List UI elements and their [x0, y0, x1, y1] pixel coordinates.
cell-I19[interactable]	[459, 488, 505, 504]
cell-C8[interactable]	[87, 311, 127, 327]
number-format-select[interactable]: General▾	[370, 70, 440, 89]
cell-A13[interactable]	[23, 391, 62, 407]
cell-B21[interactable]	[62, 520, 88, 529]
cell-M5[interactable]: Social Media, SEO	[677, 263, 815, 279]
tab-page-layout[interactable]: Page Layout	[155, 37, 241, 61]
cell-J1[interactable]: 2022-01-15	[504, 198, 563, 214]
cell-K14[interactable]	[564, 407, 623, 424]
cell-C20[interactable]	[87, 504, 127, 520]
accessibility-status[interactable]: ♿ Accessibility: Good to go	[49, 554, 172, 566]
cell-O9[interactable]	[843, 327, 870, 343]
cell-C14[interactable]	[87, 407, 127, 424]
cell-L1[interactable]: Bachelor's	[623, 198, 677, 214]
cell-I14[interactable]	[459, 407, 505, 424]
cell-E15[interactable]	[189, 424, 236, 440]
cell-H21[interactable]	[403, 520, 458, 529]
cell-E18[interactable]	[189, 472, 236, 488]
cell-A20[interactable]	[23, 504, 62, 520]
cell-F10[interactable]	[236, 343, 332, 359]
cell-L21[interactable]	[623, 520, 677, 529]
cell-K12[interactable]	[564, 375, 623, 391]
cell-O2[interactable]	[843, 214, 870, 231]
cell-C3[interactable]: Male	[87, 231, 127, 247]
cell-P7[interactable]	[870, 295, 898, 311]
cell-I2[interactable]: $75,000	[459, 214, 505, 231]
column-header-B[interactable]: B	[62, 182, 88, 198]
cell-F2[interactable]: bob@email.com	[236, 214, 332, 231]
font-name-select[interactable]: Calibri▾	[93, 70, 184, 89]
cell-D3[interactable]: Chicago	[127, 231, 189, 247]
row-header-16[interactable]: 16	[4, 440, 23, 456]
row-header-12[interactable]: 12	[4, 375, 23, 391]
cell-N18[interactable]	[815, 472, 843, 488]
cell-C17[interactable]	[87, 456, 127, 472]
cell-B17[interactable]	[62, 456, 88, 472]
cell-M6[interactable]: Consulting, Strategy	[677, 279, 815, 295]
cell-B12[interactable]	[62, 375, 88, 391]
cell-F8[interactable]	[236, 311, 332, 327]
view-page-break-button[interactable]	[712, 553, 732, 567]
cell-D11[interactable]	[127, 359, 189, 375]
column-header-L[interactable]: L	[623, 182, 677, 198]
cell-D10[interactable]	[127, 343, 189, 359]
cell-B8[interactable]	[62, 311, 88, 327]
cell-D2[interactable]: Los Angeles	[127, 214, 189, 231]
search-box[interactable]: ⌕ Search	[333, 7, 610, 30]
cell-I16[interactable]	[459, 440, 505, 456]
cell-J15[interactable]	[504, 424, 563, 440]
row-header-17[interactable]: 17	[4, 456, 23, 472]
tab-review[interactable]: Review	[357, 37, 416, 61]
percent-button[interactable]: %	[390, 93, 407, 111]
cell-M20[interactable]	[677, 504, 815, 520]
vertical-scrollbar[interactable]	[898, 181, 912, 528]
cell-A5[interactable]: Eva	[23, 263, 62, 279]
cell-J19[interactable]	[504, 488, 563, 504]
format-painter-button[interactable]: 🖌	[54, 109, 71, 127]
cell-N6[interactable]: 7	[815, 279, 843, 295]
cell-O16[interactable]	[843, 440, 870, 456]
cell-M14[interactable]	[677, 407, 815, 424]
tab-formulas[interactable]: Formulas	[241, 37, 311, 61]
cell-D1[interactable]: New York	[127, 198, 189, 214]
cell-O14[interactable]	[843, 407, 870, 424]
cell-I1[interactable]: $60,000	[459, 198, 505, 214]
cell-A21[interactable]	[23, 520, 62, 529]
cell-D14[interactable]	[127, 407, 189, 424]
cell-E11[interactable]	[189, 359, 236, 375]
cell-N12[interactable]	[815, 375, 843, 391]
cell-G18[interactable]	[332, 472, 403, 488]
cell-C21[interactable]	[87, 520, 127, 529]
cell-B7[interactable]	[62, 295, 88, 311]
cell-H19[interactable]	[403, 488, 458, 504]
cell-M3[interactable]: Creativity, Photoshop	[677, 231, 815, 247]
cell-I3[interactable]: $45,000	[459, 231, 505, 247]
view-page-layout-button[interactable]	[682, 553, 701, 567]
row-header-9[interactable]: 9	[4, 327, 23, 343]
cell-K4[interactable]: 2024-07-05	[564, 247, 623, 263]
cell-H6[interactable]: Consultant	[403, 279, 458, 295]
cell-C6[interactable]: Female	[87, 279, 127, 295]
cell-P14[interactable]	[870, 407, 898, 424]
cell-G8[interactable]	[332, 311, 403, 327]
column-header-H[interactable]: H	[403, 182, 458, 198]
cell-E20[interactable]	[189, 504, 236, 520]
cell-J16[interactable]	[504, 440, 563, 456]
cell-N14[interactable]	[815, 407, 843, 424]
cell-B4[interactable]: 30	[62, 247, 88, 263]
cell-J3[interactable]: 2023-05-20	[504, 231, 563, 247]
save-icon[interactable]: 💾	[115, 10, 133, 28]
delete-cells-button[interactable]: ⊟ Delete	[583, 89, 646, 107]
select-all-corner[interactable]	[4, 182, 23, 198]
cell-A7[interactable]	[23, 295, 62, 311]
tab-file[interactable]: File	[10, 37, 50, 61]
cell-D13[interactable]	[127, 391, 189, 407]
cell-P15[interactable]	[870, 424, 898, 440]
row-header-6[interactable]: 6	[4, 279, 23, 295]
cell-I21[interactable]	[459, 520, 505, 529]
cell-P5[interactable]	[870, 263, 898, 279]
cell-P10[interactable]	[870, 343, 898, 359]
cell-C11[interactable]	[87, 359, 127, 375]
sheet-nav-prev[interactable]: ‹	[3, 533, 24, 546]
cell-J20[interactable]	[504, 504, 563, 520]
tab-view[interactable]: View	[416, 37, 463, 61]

Your task: In the material above, find every line with the word "button" and show it.

Answer to this task:
view-page-break-button[interactable]	[712, 553, 732, 567]
percent-button[interactable]: %	[390, 93, 407, 111]
format-painter-button[interactable]: 🖌	[54, 109, 71, 127]
view-page-layout-button[interactable]	[682, 553, 701, 567]
delete-cells-button[interactable]: ⊟ Delete	[583, 89, 646, 107]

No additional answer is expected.